> [EXERCISE BRIEF] Using only the entries below, copy exactly the lines that begin at the one with "Delivered by" and end at the one with "Intuitive to Use.", both included. Drop the pictures.

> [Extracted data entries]
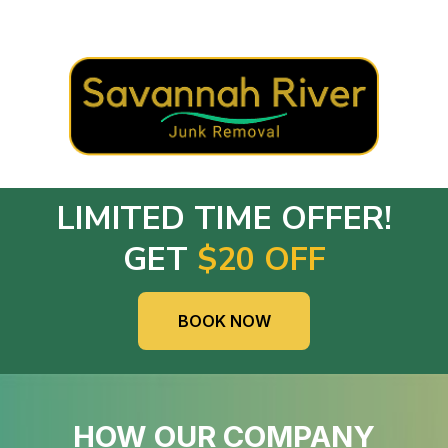
LIMITED TIME OFFER!
GET
$20 OFF
BOOK NOW
HOW OUR COMPANY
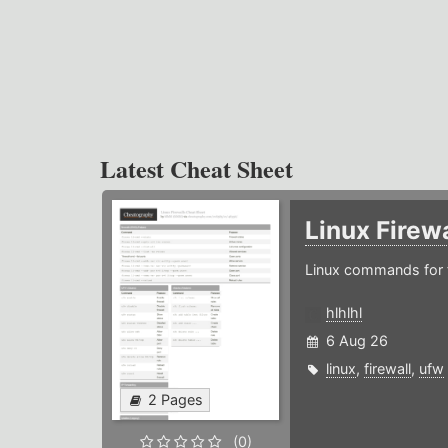
Latest Cheat Sheet
Linux Firew
Linux commands for f
hlhlhl
6 Aug 26
linux
,
firewall
,
ufw
2 Pages
(0)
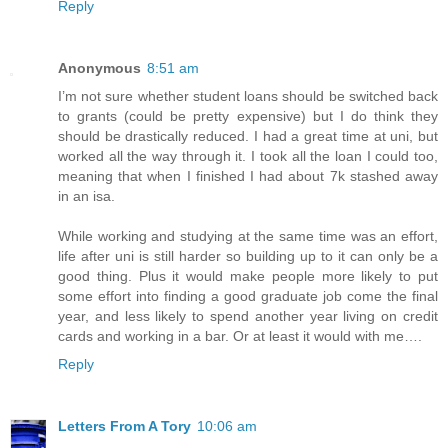
Reply
Anonymous
8:51 am
I’m not sure whether student loans should be switched back
to grants (could be pretty expensive) but I do think they
should be drastically reduced. I had a great time at uni, but
worked all the way through it. I took all the loan I could too,
meaning that when I finished I had about 7k stashed away
in an isa.
While working and studying at the same time was an effort,
life after uni is still harder so building up to it can only be a
good thing. Plus it would make people more likely to put
some effort into finding a good graduate job come the final
year, and less likely to spend another year living on credit
cards and working in a bar. Or at least it would with me….
Reply
Letters From A Tory
10:06 am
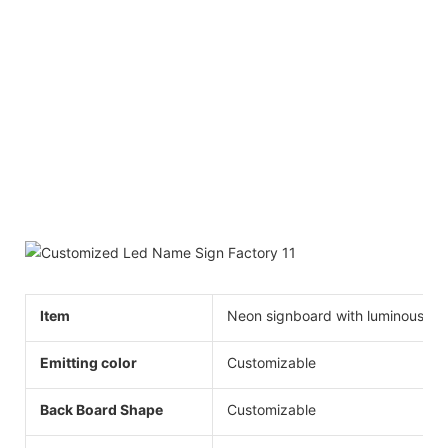
Item
Neon signboard with luminous wo
Emitting color
Customizable
Back Board Shape
Customizable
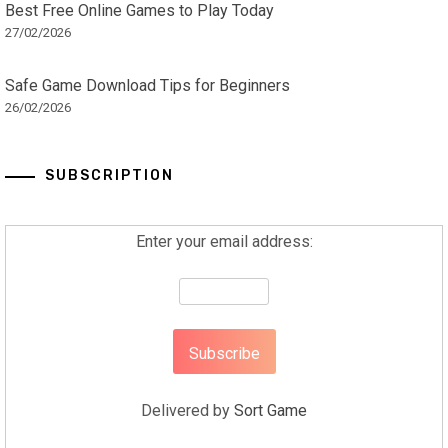
Best Free Online Games to Play Today
27/02/2026
Safe Game Download Tips for Beginners
26/02/2026
SUBSCRIPTION
Enter your email address:
Delivered by
Sort Game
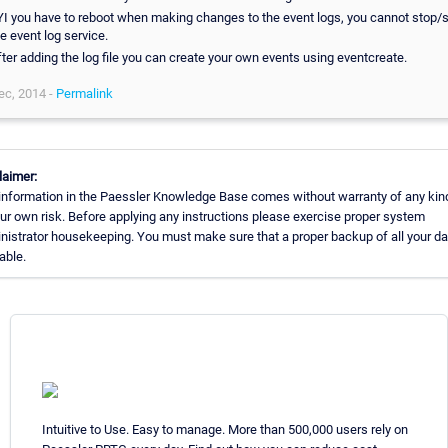
YI you have to reboot when making changes to the event logs, you cannot stop/s
e event log service.
fter adding the log file you can create your own events using eventcreate.
ec, 2014 -
Permalink
laimer:
information in the Paessler Knowledge Base comes without warranty of any kin
our own risk. Before applying any instructions please exercise proper system
nistrator housekeeping. You must make sure that a proper backup of all your da
able.
Intuitive to Use. Easy to manage. More than 500,000 users rely on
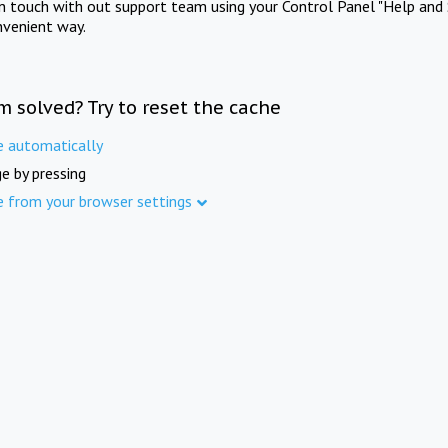
in touch with out support team using your Control Panel "Help and 
nvenient way.
m solved? Try to reset the cache
e automatically
e by pressing
e from your browser settings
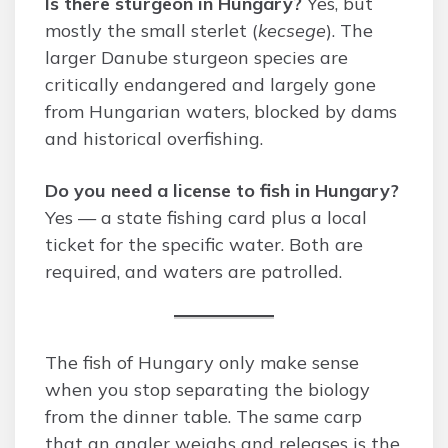
Is there sturgeon in Hungary?
Yes, but
mostly the small sterlet (
kecsege
). The
larger Danube sturgeon species are
critically endangered and largely gone
from Hungarian waters, blocked by dams
and historical overfishing.
Do you need a license to fish in Hungary?
Yes — a state fishing card plus a local
ticket for the specific water. Both are
required, and waters are patrolled.
The fish of Hungary only make sense
when you stop separating the biology
from the dinner table. The same carp
that an angler weighs and releases is the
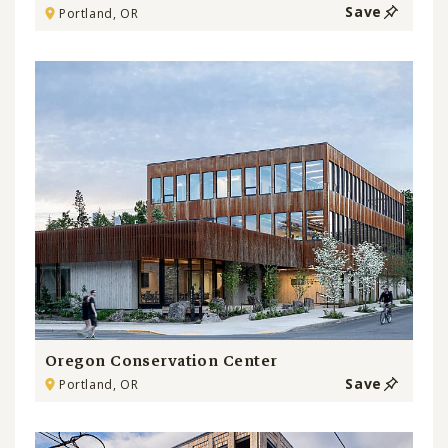
Save
Portland, OR
Oregon Conservation Center
Save
Portland, OR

> [ANSWER BOX]
Delivered by
Sort Game
YI you have to reboot when making changes to the event logs, you cannot stop/s
e event log service.
fter adding the log file you can create your own events using eventcreate.
ec, 2014 -
Permalink
laimer:
information in the Paessler Knowledge Base comes without warranty of any kin
our own risk. Before applying any instructions please exercise proper system
nistrator housekeeping. You must make sure that a proper backup of all your da
able.
Intuitive to Use. Easy to manage. More than 500,000 users rely on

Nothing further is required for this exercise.